Option B consolidates information because why have 2 separate tables holding in-demand information - not to mention that we also have the soccipcrosswalk table that maps between the two. So if anything, all we really need is the list of in-demand SOCs, and the in-demand CIPs can be programmatically determined using the crosswalk.

Decision

Option A.

It's simpler and cleaner, and less work. So far, nothing indicates that an extra table will be harder to maintain, and this is less complexity to get the data into the app.

If it ever becomes an issue to keep in-demand CIPs and in-demand SOCs in different tables, it would be easy to adjust in the future. But for now, there's no reason to take on the complexity of combining them.

2020-08-12

Working on #174279670 to update ETPL data (programs and providers) to the most recent CSV.

This involves adding migration files to update the "seed" data. My planned process for this is to delete all data from these tables (programs and providers and programtokens) and then insert everything from the new files, instead of attempting a more complicated update transaction.

The issue at hand here is whether to try to make this delete-and-insert undoable.

Option A

We could try to make the database perfectly roll-back-able in these migrations by copy-pasting the previous version of the data in the "down" file. This would look like:

up-file:

delete from programs;
insert into programs ... ([new data]);

down-file:

delete from programs;
insert into programs ... ([old data]);

Option B

We could treat the database seed as a source of truth, not a migration, despite it being handled by the migration scripts. This would mean that the new data insert does not get undone when the database is rolled back.

up-file:

delete from programs;
insert into programs ... ([new data]);

down-file:

[does nothing]

Tradeoffs

Option A preserves the exact state of the database, and would therefore be an honest reflection of seeding as a migration step.

Option B treats the seed separate from the migration, and the new data would not be rolled back if we were to roll back migrations for a schema change.

The other issue at hand here is the programtokens table, which also needs to be deleted and recreated when the program table updates.
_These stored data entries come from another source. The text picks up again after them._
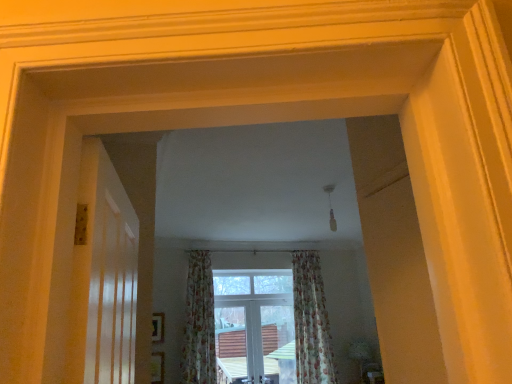 Question: Can you confirm if floral fabric curtain at center, the first curtain positioned from the left, is shorter than floral fabric curtain at center, which is counted as the second curtain, starting from the left?

Choices:
 (A) no
 (B) yes

Answer: (B)

Question: Can you confirm if floral fabric curtain at center, the first curtain positioned from the left, is taller than floral fabric curtain at center, which is counted as the second curtain, starting from the left?

Choices:
 (A) no
 (B) yes

Answer: (A)

Question: Is floral fabric curtain at center, the first curtain positioned from the left, at the left side of floral fabric curtain at center, which is counted as the first curtain, starting from the right?

Choices:
 (A) no
 (B) yes

Answer: (B)

Question: Is floral fabric curtain at center, which is counted as the second curtain, starting from the left, located within floral fabric curtain at center, arranged as the second curtain when viewed from the right?

Choices:
 (A) no
 (B) yes

Answer: (A)

Question: Does floral fabric curtain at center, arranged as the second curtain when viewed from the right, have a larger size compared to floral fabric curtain at center, which is counted as the first curtain, starting from the right?

Choices:
 (A) yes
 (B) no

Answer: (B)

Question: Looking at their shapes, would you say floral fabric curtain at center, which is counted as the first curtain, starting from the right, is wider or thinner than clear glass window at center?

Choices:
 (A) wide
 (B) thin

Answer: (A)

Question: Considering the positions of floral fabric curtain at center, which is counted as the first curtain, starting from the right, and clear glass window at center in the image, is floral fabric curtain at center, which is counted as the first curtain, starting from the right, bigger or smaller than clear glass window at center?

Choices:
 (A) big
 (B) small

Answer: (A)

Question: From the image's perspective, relative to clear glass window at center, is floral fabric curtain at center, which is counted as the first curtain, starting from the right, above or below?

Choices:
 (A) below
 (B) above

Answer: (B)

Question: Visually, is floral fabric curtain at center, which is counted as the first curtain, starting from the right, positioned to the left or to the right of clear glass window at center?

Choices:
 (A) left
 (B) right

Answer: (B)

Question: From the image's perspective, is floral fabric curtain at center, the first curtain positioned from the left, above or below clear glass window at center?

Choices:
 (A) below
 (B) above

Answer: (B)

Question: Is point (202, 354) closer or farther from the camera than point (224, 352)?

Choices:
 (A) farther
 (B) closer

Answer: (B)

Question: In the image, is floral fabric curtain at center, the first curtain positioned from the left, positioned in front of or behind clear glass window at center?

Choices:
 (A) behind
 (B) front

Answer: (B)

Question: Considering the positions of floral fabric curtain at center, the first curtain positioned from the left, and clear glass window at center in the image, is floral fabric curtain at center, the first curtain positioned from the left, bigger or smaller than clear glass window at center?

Choices:
 (A) small
 (B) big

Answer: (B)

Question: Is floral fabric curtain at center, which is counted as the first curtain, starting from the right, inside the boundaries of floral fabric curtain at center, the first curtain positioned from the left, or outside?

Choices:
 (A) inside
 (B) outside

Answer: (B)

Question: Considering the positions of point (303, 299) and point (198, 269), is point (303, 299) closer or farther from the camera than point (198, 269)?

Choices:
 (A) farther
 (B) closer

Answer: (A) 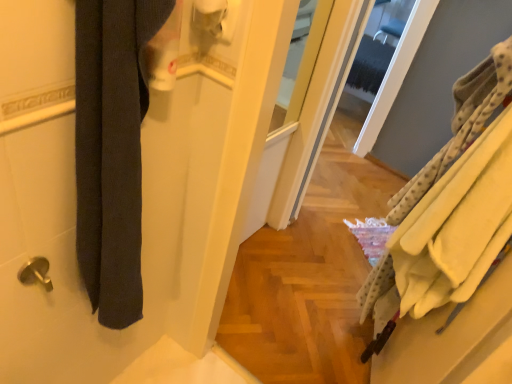 Question: Considering the relative sizes of dark gray fabric at left, marked as the second bath towel in a right-to-left arrangement, and yellow fleece bath towel at right, placed as the 2th bath towel when sorted from left to right, in the image provided, is dark gray fabric at left, marked as the second bath towel in a right-to-left arrangement, taller than yellow fleece bath towel at right, placed as the 2th bath towel when sorted from left to right,?

Choices:
 (A) yes
 (B) no

Answer: (A)

Question: Can you confirm if dark gray fabric at left, marked as the second bath towel in a right-to-left arrangement, is thinner than yellow fleece bath towel at right, placed as the 2th bath towel when sorted from left to right?

Choices:
 (A) yes
 (B) no

Answer: (A)

Question: From the image's perspective, is dark gray fabric at left, marked as the second bath towel in a right-to-left arrangement, beneath yellow fleece bath towel at right, placed as the 2th bath towel when sorted from left to right?

Choices:
 (A) no
 (B) yes

Answer: (B)

Question: Is dark gray fabric at left, marked as the 1th bath towel in a left-to-right arrangement, turned away from yellow fleece bath towel at right, placed as the 2th bath towel when sorted from left to right?

Choices:
 (A) no
 (B) yes

Answer: (A)

Question: Is dark gray fabric at left, marked as the 1th bath towel in a left-to-right arrangement, at the right side of yellow fleece bath towel at right, arranged as the first bath towel when viewed from the right?

Choices:
 (A) yes
 (B) no

Answer: (B)

Question: Is yellow fleece bath towel at right, arranged as the first bath towel when viewed from the right, wider or thinner than white matte toilet paper at upper center?

Choices:
 (A) wide
 (B) thin

Answer: (A)

Question: Considering the positions of point (417, 190) and point (202, 13), is point (417, 190) closer or farther from the camera than point (202, 13)?

Choices:
 (A) farther
 (B) closer

Answer: (A)

Question: From a real-world perspective, is yellow fleece bath towel at right, placed as the 2th bath towel when sorted from left to right, positioned above or below white matte toilet paper at upper center?

Choices:
 (A) below
 (B) above

Answer: (A)

Question: From their relative heights in the image, would you say yellow fleece bath towel at right, placed as the 2th bath towel when sorted from left to right, is taller or shorter than white matte toilet paper at upper center?

Choices:
 (A) tall
 (B) short

Answer: (A)

Question: From a real-world perspective, relative to yellow fleece bath towel at right, arranged as the first bath towel when viewed from the right, is white matte toilet paper at upper center vertically above or below?

Choices:
 (A) above
 (B) below

Answer: (A)

Question: Is white matte toilet paper at upper center wider or thinner than yellow fleece bath towel at right, placed as the 2th bath towel when sorted from left to right?

Choices:
 (A) wide
 (B) thin

Answer: (B)

Question: Considering their positions, is white matte toilet paper at upper center located in front of or behind yellow fleece bath towel at right, placed as the 2th bath towel when sorted from left to right?

Choices:
 (A) behind
 (B) front

Answer: (B)

Question: From the image's perspective, is white matte toilet paper at upper center positioned above or below yellow fleece bath towel at right, placed as the 2th bath towel when sorted from left to right?

Choices:
 (A) above
 (B) below

Answer: (A)

Question: Is dark gray fabric at left, marked as the 1th bath towel in a left-to-right arrangement, spatially inside white matte toilet paper at upper center, or outside of it?

Choices:
 (A) inside
 (B) outside

Answer: (B)

Question: Looking at their shapes, would you say dark gray fabric at left, marked as the second bath towel in a right-to-left arrangement, is wider or thinner than white matte toilet paper at upper center?

Choices:
 (A) wide
 (B) thin

Answer: (A)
If we went with Option A, we would also have to delete and re-create the programtokens content at the end of the down-file - otherwise, the content would be out of sync. This is fine, but not ideal, because the down-file would be thousands of lines long full of insert statements, so a future coder looking at it to replicate the pattern might not realize it is doing that additional task at the end.
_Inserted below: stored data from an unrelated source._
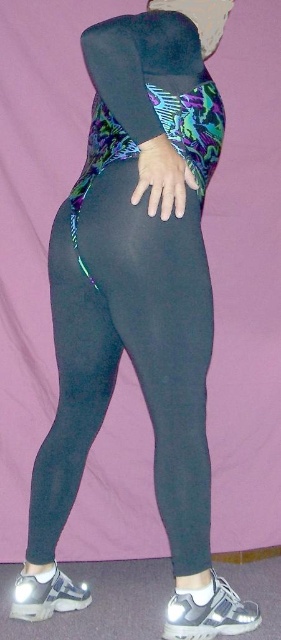 Is black matte leggings at center behind matte black hand at center?

Yes, it is.

Is black matte leggings at center to the right of matte black hand at center from the viewer's perspective?

In fact, black matte leggings at center is to the left of matte black hand at center.

What are the coordinates of `black matte leggings at center` in the screenshot? It's located at (130, 356).

The image size is (281, 640). Find the location of `black matte leggings at center`. black matte leggings at center is located at coordinates (130, 356). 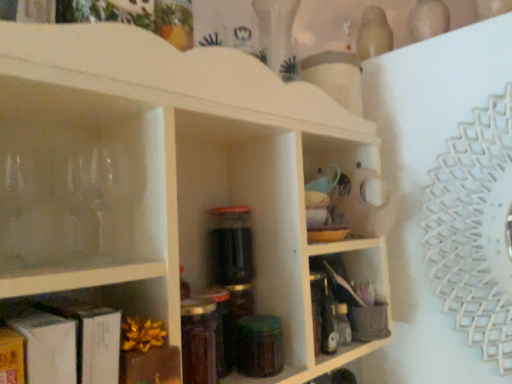 Question: Is point (380, 281) positioned closer to the camera than point (25, 115)?

Choices:
 (A) farther
 (B) closer

Answer: (A)

Question: Is matte plastic container at lower right, which is the 3th shelf from front to back, taller or shorter than white matte shelf at center, which is the second shelf from back to front?

Choices:
 (A) tall
 (B) short

Answer: (B)

Question: Based on their relative distances, which object is farther from the white matte shelf at center, placed as the second shelf when sorted from front to back?

Choices:
 (A) matte plastic container at lower right, which is the 3th shelf from front to back
 (B) green glass jar at center
 (C) matte brown book at lower left, the third shelf viewed from the back
 (D) translucent plastic bottle at center-right, the first bottle viewed from the back
 (E) translucent glass jar at center, marked as the first bottle in a front-to-back arrangement

Answer: (D)

Question: Considering the real-world distances, which object is closest to the green glass jar at center?

Choices:
 (A) translucent glass jar at center, marked as the second bottle in a back-to-front arrangement
 (B) white matte shelf at center, which is the second shelf from back to front
 (C) matte brown book at lower left, the third shelf viewed from the back
 (D) translucent plastic bottle at center-right, positioned as the 2th bottle in left-to-right order
 (E) matte plastic container at lower right, which is the 3th shelf from front to back

Answer: (A) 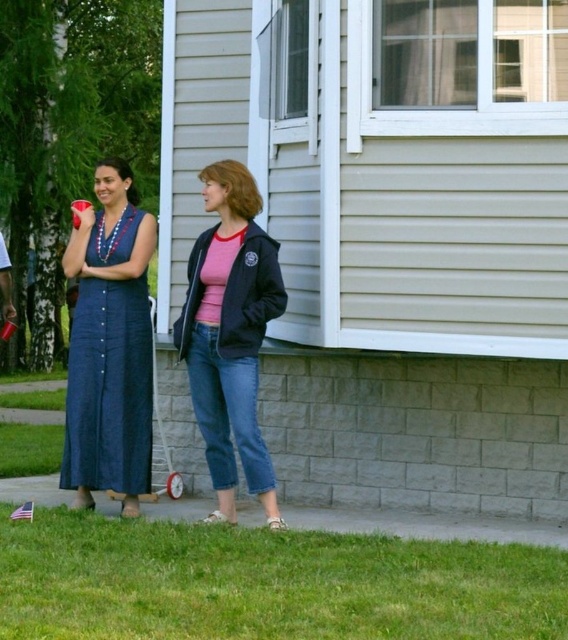 Is green grass at lower left shorter than matte black jacket at center?

Yes, green grass at lower left is shorter than matte black jacket at center.

The height and width of the screenshot is (640, 568). What do you see at coordinates (266, 582) in the screenshot? I see `green grass at lower left` at bounding box center [266, 582].

Where is `green grass at lower left`? This screenshot has width=568, height=640. green grass at lower left is located at coordinates (266, 582).

Does matte black jacket at center appear on the right side of denim dress at left?

Yes, matte black jacket at center is to the right of denim dress at left.

Which is behind, point (245, 333) or point (123, 356)?

The point (123, 356) is behind.

Which is in front, point (247, 200) or point (118, 374)?

Point (247, 200)

Image resolution: width=568 pixels, height=640 pixels. What are the coordinates of `matte black jacket at center` in the screenshot? It's located at (231, 333).

Does green grass at lower left have a greater height compared to denim dress at left?

Incorrect, green grass at lower left's height is not larger of denim dress at left's.

Who is positioned more to the left, green grass at lower left or denim dress at left?

denim dress at left

Measure the distance between point (173, 525) and camera.

They are 7.68 meters apart.

Locate an element on the screen. This screenshot has width=568, height=640. green grass at lower left is located at coordinates coord(266,582). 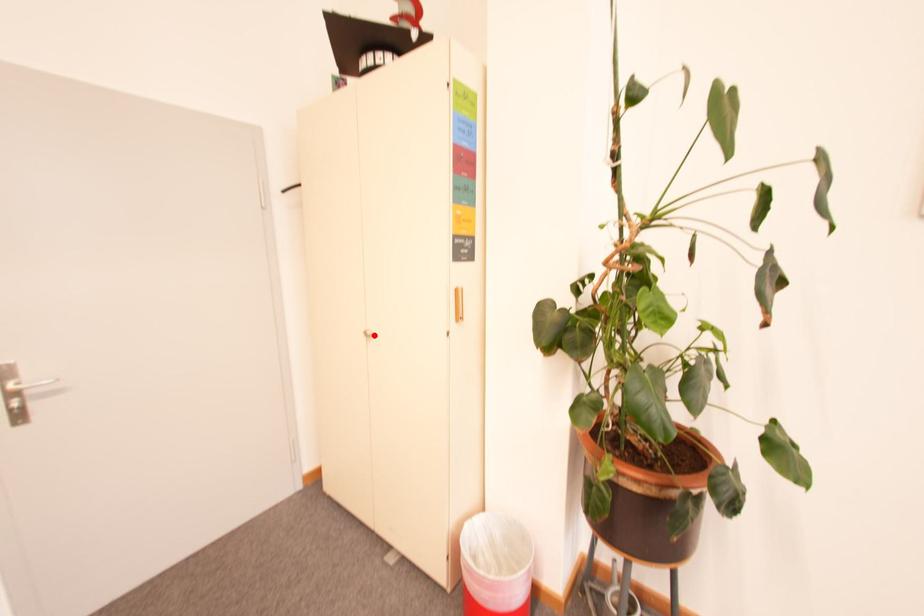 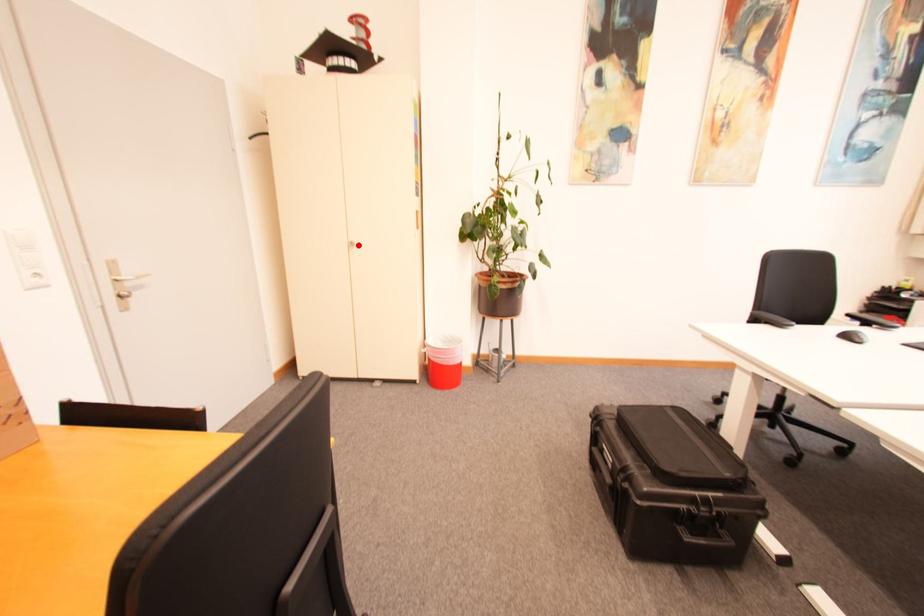 I am providing you with two images of the same scene from different viewpoints. A red point is marked on the first image and another point is marked on the second image. Are the points marked in image1 and image2 representing the same 3D position?

Yes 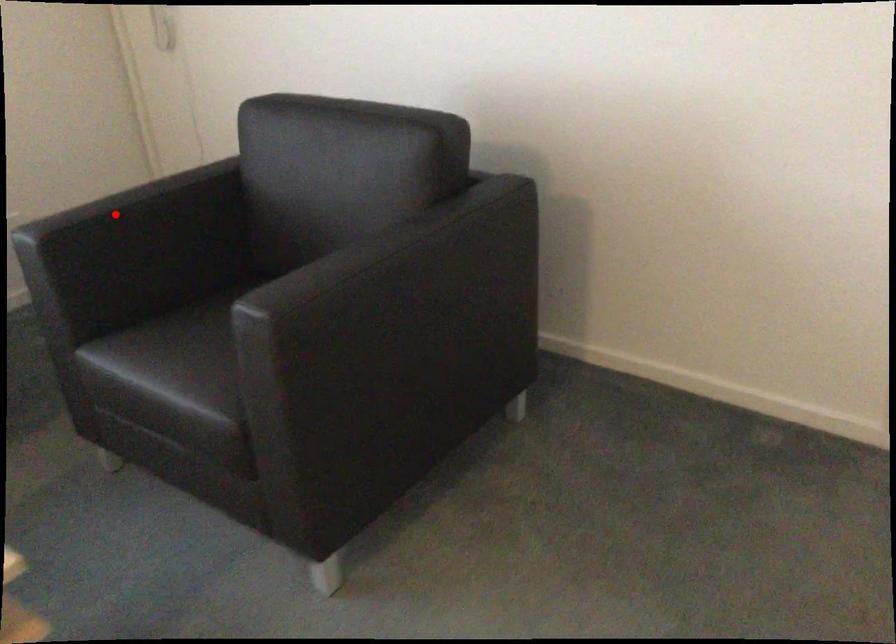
If we went with Option B, however, it would also be better to have the programtokens migration code at the end of the up-file, so that they are in sync with each other. So the same concern holds true.

If we do Option B, we could separate the changes to programs and programtokens into two separate migrations, then it's easier to see what's going on. But that makes them independently roll-back-able (roll back one without the other) which would put them out of sync. Separating these into 2 migration files would also make Option A impossible because of the new data that would be inserted in the programs down-file making programtokens out of sync.

Decision

Option A.

The biggest concern is programs and programtokens data being out of sync - this would make the app unusable. For this reason, making the changes to programtokens should happen in the same file as the programs changes. If they are in different files, the risk is greater that one would be rolled back without the other.

If we are acknowledging that we must have this code at the end of the thousands of lines of inserts, we may as well go with Option A, and do that in both the up-file and down-file (as opposed to just the up-file).

Since we have seeding as migration, then this preserves the full history, including the old data, on rollback.

Also, in the event that the future ETPL CSV changes structure, and the table needs to add or remove a column to address this, rolling back data changes as we roll back schema changes would make sense. Otherwise there could be a data/schema mismatch.

In order to address the concern about developers not knowing about the programtokens change at the end of the thousands of inserts, I will add a section in the README to address this case specifically.